Suzanne made a sign of despair, then addressing Luc she said: 'I was advising him not to go out to-day. What is the use of worrying like that.'
But her husband silenced her: 'It isn't merely to-day's money that worries me, there are all the sums piled up already—those milliards which fresh millions increase every evening. I quite lose myself among them; I no longer know how to live in the midst of such a colossal fortune. It is necessary that I should invest it, manage it, watch over it, in order to save myself from being robbed—is that not so? And, oh! it's hard work, terribly hard work, and makes me absolutely wretched—more wretched even than the poor who have neither fire nor bread.'
His voice had begun to tremble dolorously, and big tears rolled down his cheeks. He looked a pitiable object, and, although he generally annoyed Luc, who regarded him as an anomaly in that industrious city, the other was now stirred to the depths of his heart. 'Oh!' said he, 'you can at least take a day's rest. I'm of your wife's opinion. If I were you I shouldn't go out to-day, I should stop in my garden and watch my flowers bloom.'
But Boisgelin again scrutinised him and, as if yielding to a desire to confide in him, as in a safe friend, resumed: 'No, no, it is indispensable that I should go out. What bothers me even more than exercising supervision over my men and my fortune, is that I don't even know where to put my money. Just think of it! there are milliards and milliards! They end by becoming an encumbrance—no rooms are built big enough to hold them. And so it has occurred to me to have a look round and try to find some pit which might be deep enough. Only, don't say a word of it; nobody ought even to suspect it.'
Then as Luc, shuddering and terrified, turned towards Suzanne, who was very pale, and scarce able to restrain her tears, Boisgelin profited by the opportunity to slip out of the garden and go off. He could still walk rapidly, and, turning down the sunlit avenue, he speedily disappeared. Luc's first impulse was to run after him and bring him back by force.
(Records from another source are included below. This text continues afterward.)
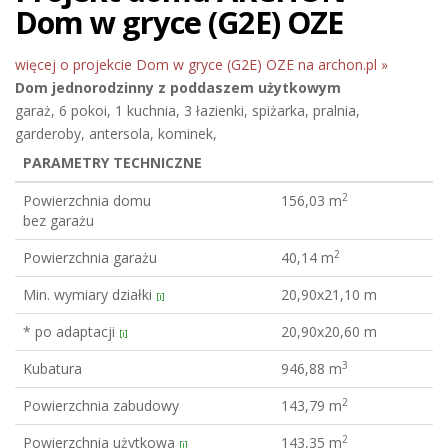
Dom w gryce (G2E) OZE
więcej o projekcie Dom w gryce (G2E) OZE na archon.pl »
Dom jednorodzinny
z poddaszem użytkowym
garaż, 6 pokoi, 1 kuchnia, 3 łazienki, spiżarka, pralnia,
garderoby, antersola, kominek,
PARAMETRY TECHNICZNE
2
Powierzchnia domu
156,03 m
bez garażu
2
Powierzchnia garażu
40,14 m
Min. wymiary działki
20,90x21,10 m
[i]
* po adaptacji
20,90x20,60 m
[i]
3
Kubatura
946,88 m
2
Powierzchnia zabudowy
143,79 m
2
Powierzchnia użytkowa
143,35 m
[i]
'I assure you, my friend,' he said to Suzanne, 'that you act wrongly in letting him wander about; I can never meet him prowling around the schools or through the workshops and stores without fearing some disaster.'
However, Suzanne strove to reassure him. 'He is inoffensive, I am sure of it,' she said. 'True, I sometimes tremble for him, for he becomes so gloomy beneath the burden of all that imaginary money of his that a sudden impulse to have done with it all is to be feared. But how can I shut him up? He is only happy out of doors, and to place him in confinement would be useless cruelty, especially as he never even speaks to anybody, but remains as wild and as timid as a truant schoolboy.'
Then the tears, which she had been restraining, flowed forth. 'Ah! the unhappy man, he has caused me much suffering; but never before did I feel so grieved.'
On learning that Luc was going to the schools Suzanne resolved to accompany him. She also had aged; she was sixty-eight already. But she had remained healthy and active, ever desirous of showing her interest in others, and helping on good work. And since she had been living at La Crêcherie, and had had nothing more to do for her son Paul, who was now married and the father of several children, she had created a larger family for herself by becoming a teacher of solfeggio and singing for some of the youngest pupils in the schools. This helped her to live happily. It delighted her to arouse the musical instinct in those little children. She herself was a good musician, but after all her ambition was not so much to impart exceptional science to them, as to render their singing natural, like that of the warblers of the woods. And she had obtained marvellous results—there was all the sonorous gaiety of an aviary in her class, and the young ones who left her hands afterwards filled the other classes, the workshops, and indeed the whole town, with perpetual mirthful melody.
'But you don't give your lesson to-day, do you?' Luc inquired.